I personally have those disabled, no longer wear my watch to bed ever now, and also use alarmy (and make sure it's open in the background), so make sure I will be woken up.
I'm currently updating to 14.1 in the hopes that changes something, but I'll be sticking with my current settings (forcing everything watch related to sleep/nightstand/alarm off, unless AAPL does something about this.
One of the main reasons I bought the watch was for sleeping with it, so I feel rather let down that AAPL doesn't give us more control over these settings.
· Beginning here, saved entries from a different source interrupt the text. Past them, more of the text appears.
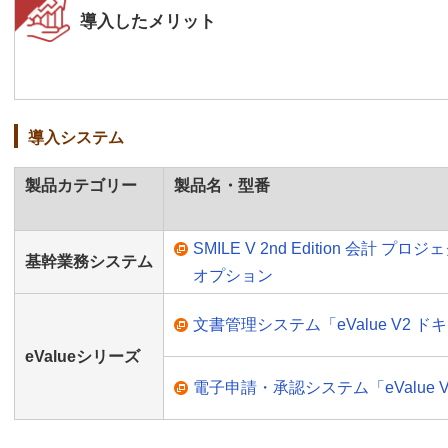
導入したメリット
導入システム
製品カテゴリー
製品名・型番
SMILE V 2nd Edition 会計 
基幹業務システム
オプション
文書管理システム「eValue V2 
eValueシリーズ
電子申請・承認システム「eValue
To some people, sleeping with a watch may not seem very important, and I understand that, however for some of us the ability to monitor sleep patterns is very beneficial. People that use CPAP machines, people checking their resting heart rate, people checking for disturbances from their partner's alarm/movement, people with animals that might be waking them up. A lot of these things can be picked up by the watch as movement and a change in heart rate, and can often be correlated to certain events, so it serves a purpose beyond seeming like a nifty feature.
I hope they bring back sleep monitoring and nightstand ability, with the option to always have alarms through the phone. It's as simple as making that an option.
AAPL coders, if you see this, all we need for complete functionality and choice is simply to make these two commands the last function of the chain in the alarm flow chart:
"Send All Alarms Set on Phone to Watch if Worn? (Yes/No)"
"Send All Alarms Set on Watch to Phone, if Watch is Worn? (Yes, No)"
"Only use Phone for ALL Alarms? (Yes/No) [toggling this would grey out the former two and lock all alarms to phone if chosen]"
That's pretty much it. Anything else is icing on the cake and could be useful to some, but the basic functionality should be straightforward.
People often use phones as alarms these days. You're taking one of the most important features used daily, and making it difficult to understand the logic behind the settings. Since you base AAPL around simplicity, offer those simple three choices I listed, and you've corrected the largest issue, as well as improving it from the original way.